Views: 37
Solidernews.com – Banyak kisah yang terhampar indah di depan mata. Kisah-kisah tersebut bisa menjadi ibrah atau contoh bagi kita yang mau membaca, membuka hati, dan meluaskan pengetahuan. Kisah, apalagi tentang difabel, pastilah seru untuk diikuti. Bukan karena difabel sering diobjektifikasi sebagai sosok yang inspiratif atau dianggap kasihan, melainkan karena mereka mampu mengatasi hambatan dengan kemampuan yang berbeda. Ini tentang menyelami setiap proses dan merasakan manis serta pahitnya perjuangan. Dengan menceritakan kisah mereka, kita tahu bahwa kesuksesan dan kebahagiaan harus disertai usaha yang keras dan aliran doa yang deras.

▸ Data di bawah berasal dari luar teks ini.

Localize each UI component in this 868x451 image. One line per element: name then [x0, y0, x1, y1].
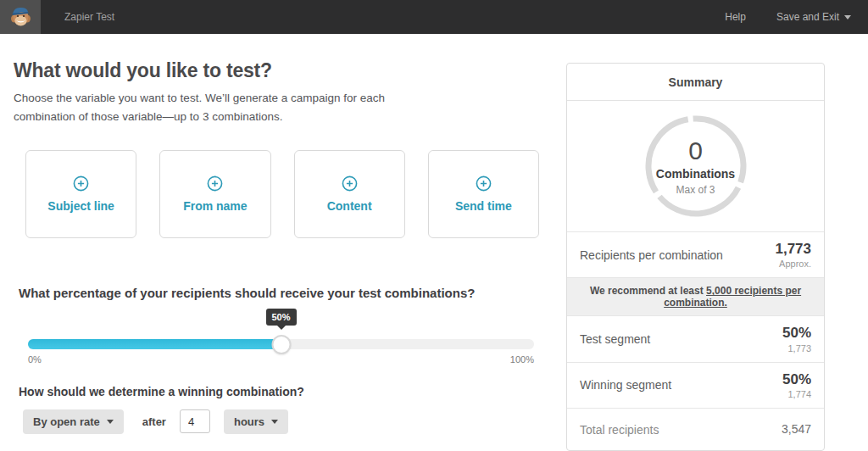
card-from-name[interactable]: From name: [159, 150, 270, 238]
duration-input[interactable]: [180, 409, 210, 433]
row-value: 50%: [782, 371, 811, 388]
slider-fill: [28, 339, 281, 349]
page-description: Choose the variable you want to test. We…: [14, 89, 412, 127]
slider-max-label: 100%: [510, 354, 534, 365]
add-circle-icon: [73, 175, 89, 192]
card-label: Subject line: [47, 199, 114, 213]
winning-combination-question: How should we determine a winning combin…: [19, 385, 539, 398]
unit-dropdown-value: hours: [234, 415, 264, 428]
slider-scale-labels: 0% 100%: [28, 354, 534, 365]
variable-cards: Subject line From name Content: [25, 150, 539, 238]
test-percentage-section: What percentage of your recipients shoul…: [19, 286, 539, 361]
row-subvalue: 1,774: [782, 389, 811, 399]
row-value-block: 50% 1,773: [782, 325, 811, 353]
summary-title: Summary: [567, 64, 824, 101]
freddie-mascot-icon: [8, 4, 33, 30]
row-label: Total recipients: [580, 423, 659, 437]
slider-value-tooltip: 50%: [265, 309, 296, 326]
metric-dropdown[interactable]: By open rate: [23, 409, 124, 434]
row-value: 1,773: [775, 241, 811, 258]
winning-combination-section: How should we determine a winning combin…: [19, 385, 539, 434]
slider-min-label: 0%: [28, 354, 42, 365]
save-and-exit-button[interactable]: Save and Exit: [776, 11, 851, 23]
card-content[interactable]: Content: [294, 150, 405, 238]
summary-panel: Summary 0 Combinations Max of 3 Recipien…: [566, 63, 825, 451]
after-label: after: [142, 415, 166, 428]
donut-center-text: 0 Combinations Max of 3: [656, 136, 735, 196]
add-circle-icon: [207, 175, 223, 192]
add-circle-icon: [476, 175, 492, 192]
row-value-block: 1,773 Approx.: [775, 241, 811, 269]
card-label: From name: [183, 199, 247, 213]
combinations-count: 0: [656, 136, 735, 164]
recommendation-prefix: We recommend at least: [590, 285, 706, 297]
card-label: Send time: [455, 199, 512, 213]
winning-segment-row: Winning segment 50% 1,774: [567, 362, 824, 408]
chevron-down-icon: [271, 420, 278, 424]
top-bar: Zapier Test Help Save and Exit: [0, 0, 868, 34]
combinations-max: Max of 3: [656, 184, 735, 196]
help-link[interactable]: Help: [725, 11, 746, 23]
campaign-title: Zapier Test: [64, 11, 114, 23]
slider-handle[interactable]: [271, 335, 291, 354]
row-subvalue: 1,773: [782, 343, 811, 354]
unit-dropdown[interactable]: hours: [224, 409, 288, 434]
row-label: Test segment: [580, 332, 650, 346]
chevron-down-icon: [844, 15, 851, 19]
card-subject-line[interactable]: Subject line: [25, 150, 136, 238]
row-label: Winning segment: [580, 378, 671, 392]
row-label: Recipients per combination: [580, 248, 723, 262]
recipients-per-combination-row: Recipients per combination 1,773 Approx.: [567, 231, 824, 277]
row-value: 50%: [782, 325, 811, 342]
combinations-label: Combinations: [656, 167, 735, 181]
chevron-down-icon: [107, 420, 114, 424]
percentage-slider: 50% 0% 100%: [28, 309, 534, 361]
card-send-time[interactable]: Send time: [428, 150, 539, 238]
test-segment-row: Test segment 50% 1,773: [567, 315, 824, 361]
row-value-block: 3,547: [782, 422, 811, 437]
winner-controls: By open rate after hours: [23, 409, 539, 434]
ab-test-setup-page: Zapier Test Help Save and Exit What woul…: [0, 0, 868, 451]
page-title: What would you like to test?: [14, 59, 539, 82]
save-and-exit-label: Save and Exit: [776, 11, 839, 23]
main-content: What would you like to test? Choose the …: [14, 59, 539, 434]
combinations-donut: 0 Combinations Max of 3: [567, 101, 824, 231]
metric-dropdown-value: By open rate: [33, 415, 100, 428]
row-value: 3,547: [782, 422, 811, 437]
card-label: Content: [327, 199, 372, 213]
test-percentage-question: What percentage of your recipients shoul…: [19, 286, 539, 300]
row-subvalue: Approx.: [775, 259, 811, 269]
mailchimp-logo[interactable]: [0, 0, 41, 34]
row-value-block: 50% 1,774: [782, 371, 811, 399]
recommendation-note: We recommend at least 5,000 recipients p…: [567, 277, 824, 315]
total-recipients-row: Total recipients 3,547: [567, 408, 824, 450]
add-circle-icon: [342, 175, 358, 192]
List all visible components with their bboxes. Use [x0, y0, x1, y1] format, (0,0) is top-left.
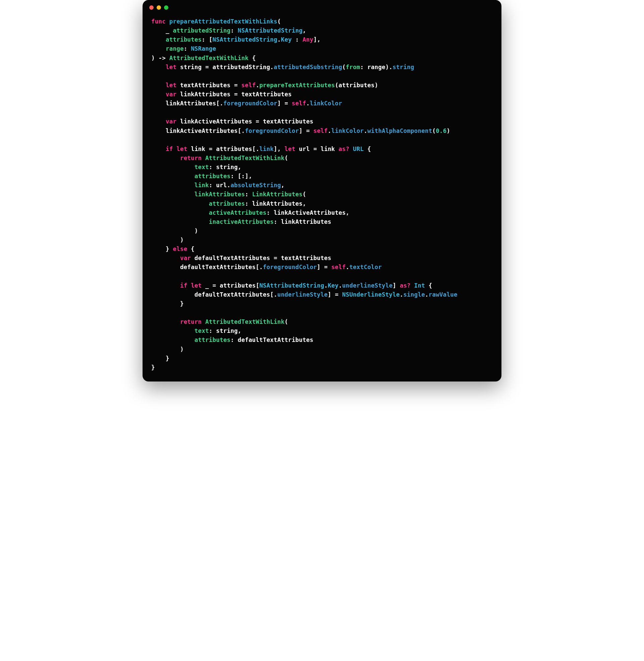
type-name: AttributedTextWithLink	[205, 318, 284, 325]
titlebar	[142, 0, 502, 11]
keyword: var	[166, 91, 177, 98]
type-name: NSAttributedString	[213, 36, 277, 43]
type-name: NSAttributedString	[238, 27, 302, 34]
arg-label: text	[194, 164, 209, 170]
enum-case: foregroundColor	[263, 264, 317, 270]
keyword: as?	[339, 145, 349, 152]
arg-label: link	[194, 182, 209, 188]
arg-label: attributes	[194, 173, 230, 180]
type-name: AttributedTextWithLink	[205, 155, 284, 161]
type-name: NSAttributedString	[259, 282, 324, 289]
param-name: range	[166, 45, 184, 52]
minimize-icon[interactable]	[157, 5, 161, 10]
keyword: else	[173, 246, 187, 252]
enum-case: link	[259, 145, 274, 152]
zoom-icon[interactable]	[164, 5, 168, 10]
function-name: prepareAttributedTextWithLinks	[169, 18, 277, 25]
close-icon[interactable]	[149, 5, 154, 10]
arg-label: inactiveAttributes	[209, 219, 274, 225]
arg-label: activeAttributes	[209, 209, 267, 216]
type-name: LinkAttributes	[252, 191, 302, 198]
keyword: self	[241, 82, 256, 89]
property: rawValue	[429, 291, 458, 298]
keyword: self	[331, 264, 346, 270]
keyword: if	[180, 282, 187, 289]
keyword: return	[180, 155, 202, 161]
enum-case: foregroundColor	[245, 128, 299, 134]
keyword: as?	[400, 282, 411, 289]
keyword: var	[180, 255, 191, 261]
keyword: let	[177, 145, 187, 152]
type-name: NSUnderlineStyle	[342, 291, 400, 298]
arg-label: linkAttributes	[194, 191, 245, 198]
property: underlineStyle	[342, 282, 392, 289]
property: string	[392, 64, 414, 70]
method-name: prepareTextAttributes	[259, 82, 335, 89]
keyword: let	[284, 145, 295, 152]
keyword: let	[191, 282, 202, 289]
keyword: if	[166, 145, 173, 152]
type-name: Int	[414, 282, 425, 289]
method-name: withAlphaComponent	[367, 128, 432, 134]
arg-label: text	[194, 327, 209, 334]
arg-label: from	[346, 64, 360, 70]
type-name: NSRange	[191, 45, 216, 52]
property: linkColor	[309, 100, 342, 107]
property: single	[404, 291, 425, 298]
keyword: return	[180, 318, 202, 325]
keyword: var	[166, 118, 177, 125]
arg-label: attributes	[194, 337, 230, 343]
property: linkColor	[331, 128, 364, 134]
arg-label: attributes	[209, 200, 245, 207]
type-name: URL	[353, 145, 364, 152]
keyword: let	[166, 64, 177, 70]
property: textColor	[349, 264, 382, 270]
keyword: Any	[302, 36, 313, 43]
code-window: func prepareAttributedTextWithLinks( _ a…	[142, 0, 502, 382]
param-name: attributes	[166, 36, 202, 43]
enum-case: foregroundColor	[223, 100, 277, 107]
keyword: func	[151, 18, 166, 25]
keyword: self	[313, 128, 328, 134]
property: absoluteString	[230, 182, 281, 188]
enum-case: underlineStyle	[277, 291, 328, 298]
return-type: AttributedTextWithLink	[169, 55, 249, 62]
number: 0.6	[436, 128, 446, 134]
keyword: let	[166, 82, 177, 89]
keyword: self	[292, 100, 306, 107]
param-name: attributedString	[173, 27, 230, 34]
code-block: func prepareAttributedTextWithLinks( _ a…	[142, 11, 502, 382]
method-name: attributedSubstring	[274, 64, 342, 70]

Rahmat Ramdani, seorang pemuda difabel netra yang mendedikasikan hidupnya untuk belajar dan mengajarkan Alquran, berasal dari Purwakarta, sebuah kota kecil di Jawa Barat. Ia adalah anak keempat dari lima bersaudara dan satu-satunya difabel di keluarganya. Titik balik hidupnya dimulai pada tahun 2020. Pada bulan Agustus waktu itu, ia berangkat ke Bekasi untuk mendapatkan keterampilan sebagai difabel netra di bidang pijat, atau biasa juga disebut sport massage. Rahmat menghabiskan beberapa bulan di sana, kemudian kembali ke rumah untuk mengaplikasikan ilmu yang telah didapatkannya.
Merasa ilmu pijatnya masih kurang, ia ingin mengembangkan pengetahuan dan keterampilannya. Gayung pun bersambut. Di bulan Mei 2021, ia mendapatkan tawaran untuk melanjutkan pendidikan keterampilannya di salah satu lembaga difabel di daerah Cimahi.

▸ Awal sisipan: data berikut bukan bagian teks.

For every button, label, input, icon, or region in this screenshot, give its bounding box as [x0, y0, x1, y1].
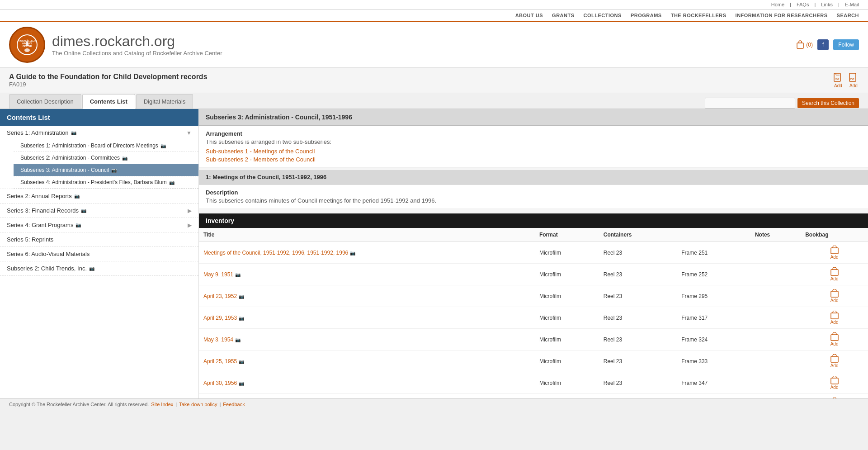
collection-search-button[interactable]: Search this Collection: [797, 98, 859, 108]
site-index-link[interactable]: Site Index: [151, 402, 173, 407]
sub-subseries-1-link[interactable]: Sub-subseries 1 - Meetings of the Counci…: [206, 148, 315, 155]
camera-icon: 📷: [235, 337, 241, 342]
table-row: October 24, 1956📷MicrofilmReel 23Frame 3…: [199, 394, 868, 399]
svg-rect-14: [831, 313, 838, 319]
sidebar-series-4-item[interactable]: Series 4: Grant Programs 📷 ▶: [0, 218, 198, 232]
nav-search[interactable]: SEARCH: [837, 13, 859, 18]
add-label-1: Add: [834, 83, 842, 88]
camera-icon: 📷: [239, 359, 244, 364]
col-blank: [677, 228, 750, 242]
camera-icon: 📷: [81, 208, 86, 213]
svg-rect-6: [797, 43, 803, 48]
sidebar-series-6: Series 6: Audio-Visual Materials: [0, 247, 198, 261]
home-link[interactable]: Home: [771, 2, 784, 7]
sidebar-series-2-item[interactable]: Series 2: Annual Reports 📷: [0, 189, 198, 203]
add-to-bookbag-button[interactable]: Add: [805, 267, 863, 281]
nav-programs[interactable]: PROGRAMS: [631, 13, 662, 18]
right-content: Subseries 3: Administration - Council, 1…: [199, 109, 868, 398]
item-title-link[interactable]: April 30, 1956: [203, 380, 237, 386]
item-title-link[interactable]: April 23, 1952: [203, 293, 237, 299]
description-label: Description: [206, 189, 861, 196]
right-scroll-container[interactable]: Subseries 3: Administration - Council, 1…: [199, 109, 868, 398]
camera-icon: 📷: [75, 223, 81, 227]
footer-copyright: Copyright © The Rockefeller Archive Cent…: [9, 402, 149, 407]
tab-collection-description[interactable]: Collection Description: [9, 94, 81, 109]
facebook-button[interactable]: f: [817, 39, 829, 50]
sidebar: Contents List Series 1: Administration 📷…: [0, 109, 199, 398]
header: ROCKEFELLER ARCHIVE CENTER dimes.rockarc…: [0, 22, 868, 68]
sub-subseries-2-link[interactable]: Sub-subseries 2 - Members of the Council: [206, 156, 316, 163]
description-section: Description This subseries contains minu…: [199, 185, 868, 209]
nav-information[interactable]: INFORMATION FOR RESEARCHERS: [736, 13, 828, 18]
follow-button[interactable]: Follow: [833, 39, 859, 50]
svg-rect-11: [831, 248, 838, 254]
add-to-bookbag-button[interactable]: Add: [805, 311, 863, 325]
faqs-link[interactable]: FAQs: [797, 2, 809, 7]
item-title-link[interactable]: Meetings of the Council, 1951-1992, 1996…: [203, 250, 348, 256]
tab-digital-materials[interactable]: Digital Materials: [136, 94, 193, 109]
item-title-link[interactable]: May 9, 1951: [203, 271, 233, 278]
add-to-bookbag-button[interactable]: Add: [805, 332, 863, 346]
chevron-right-icon: ▶: [188, 208, 192, 214]
camera-icon: 📷: [239, 316, 244, 321]
nav-grants[interactable]: GRANTS: [552, 13, 574, 18]
item-title-link[interactable]: April 29, 1953: [203, 315, 237, 321]
sub-section-title: 1: Meetings of the Council, 1951-1992, 1…: [199, 170, 868, 185]
collection-id: FA019: [9, 81, 208, 88]
svg-rect-13: [831, 291, 838, 297]
add-to-bookbag-button[interactable]: Add: [805, 376, 863, 390]
pdf-button-1[interactable]: PDF Add: [833, 72, 844, 88]
sidebar-series-1: Series 1: Administration 📷 ▼ Subseries 1…: [0, 126, 198, 189]
col-notes: Notes: [750, 228, 801, 242]
col-format: Format: [535, 228, 599, 242]
add-to-bookbag-button[interactable]: Add: [805, 398, 863, 398]
pdf-button-2[interactable]: PDF Add: [848, 72, 859, 88]
sidebar-series-1-item[interactable]: Series 1: Administration 📷 ▼: [0, 126, 198, 140]
table-row: April 30, 1956📷MicrofilmReel 23Frame 347…: [199, 372, 868, 394]
sidebar-series-4: Series 4: Grant Programs 📷 ▶: [0, 218, 198, 232]
item-title-link[interactable]: April 25, 1955: [203, 358, 237, 365]
links-link[interactable]: Links: [821, 2, 833, 7]
sidebar-series-5: Series 5: Reprints: [0, 232, 198, 247]
bookbag-count: (0): [806, 42, 813, 48]
svg-text:PDF: PDF: [850, 77, 855, 80]
add-to-bookbag-button[interactable]: Add: [805, 246, 863, 260]
chevron-right-icon: ▶: [188, 222, 192, 228]
add-label-2: Add: [849, 83, 858, 88]
arrangement-section: Arrangement This subseries is arranged i…: [199, 126, 868, 168]
takedown-link[interactable]: Take-down policy: [179, 402, 217, 407]
sidebar-sub2[interactable]: Subseries 2: Administration - Committees…: [14, 152, 198, 164]
item-title-link[interactable]: May 3, 1954: [203, 336, 233, 343]
sidebar-series-5-item[interactable]: Series 5: Reprints: [0, 232, 198, 246]
sidebar-series-6-item[interactable]: Series 6: Audio-Visual Materials: [0, 247, 198, 261]
camera-icon: 📷: [239, 381, 244, 386]
nav-about-us[interactable]: ABOUT US: [515, 13, 543, 18]
bookbag-button[interactable]: (0): [796, 40, 813, 49]
sidebar-child-trends-item[interactable]: Subseries 2: Child Trends, Inc. 📷: [0, 261, 198, 275]
add-to-bookbag-button[interactable]: Add: [805, 289, 863, 303]
sidebar-sub4[interactable]: Subseries 4: Administration - President'…: [14, 176, 198, 188]
inventory-header: Inventory: [199, 213, 868, 228]
svg-rect-12: [831, 270, 838, 275]
sidebar-series-3-item[interactable]: Series 3: Financial Records 📷 ▶: [0, 204, 198, 218]
add-to-bookbag-button[interactable]: Add: [805, 354, 863, 368]
feedback-link[interactable]: Feedback: [223, 402, 245, 407]
col-title: Title: [199, 228, 535, 242]
nav-collections[interactable]: COLLECTIONS: [584, 13, 622, 18]
svg-rect-15: [831, 335, 838, 341]
collection-header: A Guide to the Foundation for Child Deve…: [0, 68, 868, 93]
site-subtitle: The Online Collections and Catalog of Ro…: [52, 50, 222, 57]
arrangement-text: This subseries is arranged in two sub-su…: [206, 138, 861, 145]
table-row: April 23, 1952📷MicrofilmReel 23Frame 295…: [199, 285, 868, 307]
email-link[interactable]: E-Mail: [845, 2, 859, 7]
sidebar-sub1[interactable]: Subseries 1: Administration - Board of D…: [14, 140, 198, 152]
table-row: May 9, 1951📷MicrofilmReel 23Frame 252Add: [199, 264, 868, 285]
collection-search-input[interactable]: [705, 98, 795, 109]
sidebar-sub3-active[interactable]: Subseries 3: Administration - Council 📷: [14, 164, 198, 176]
site-title: dimes.rockarch.org: [52, 33, 222, 50]
camera-icon: 📷: [71, 130, 76, 135]
chevron-down-icon: ▼: [186, 130, 192, 136]
nav-rockefellers[interactable]: THE ROCKEFELLERS: [671, 13, 726, 18]
tab-contents-list[interactable]: Contents List: [82, 94, 135, 109]
svg-rect-16: [831, 356, 838, 362]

Berikut ini kisah Rahmat yang ia ceritakan kepada Solidernews:
“Di sana itu, bukan cuma buat tunanetra, mas. Ada juga disabilitas lain, seperti daksa, rungu bicara, dan mental,” ungkapnya saat dihubungi oleh Solidernews pada 8 Maret 2025 yang lalu.
Beberapa bulan di sana, dengan determinasi yang tinggi, Rahmat mendapatkan kesempatan untuk mengejar paket C di lembaga yang sama.
Setelah menyelesaikan pelatihan, ia kembali mengaplikasikan ilmu tersebut di rumah dengan melayani pasien-pasien yang memiliki keluhan bermacam-macam. Beberapa bulan kemudian, ia kembali mendapatkan kesempatan untuk meningkatkan ilmu dan pengetahuannya. Di bulan Agustus 2022, ia diterima sebagai santri di pesantren tunanetra yang bernama Sam’an Quran. Kurang lebih dua tahun ia menuntut ilmu di sana dan kini sedang dalam proses mudqim (proses mengingat dan mempertajam hafalan). Di Sam’an, ia dipercaya sebagai pengajar hafalan bagi santri mukim maupun santri online.
“Alhamdulillah, saya menjalani dan menempuh ilmu pendidikan Alquran. Kurang lebih saya menyelesaikan hafalan itu dua tahun ini dan sekarang sedang proses mudqin. Setelah mempelajari Alquran ini, banyak sekali anugerah yang Allah Subhanahu Wa Ta’ala berikan. Dimulai dari saya belajar di lembaga yang ada di Bekasi itu, akhirnya saya bisa di sini, mengenal banyak tunanetra-tunanetra yang awalnya saya merasa sendiri. Ternyata banyak juga tunanetra yang bisa dibilang senasib,” ujarnya kepada Solidernews.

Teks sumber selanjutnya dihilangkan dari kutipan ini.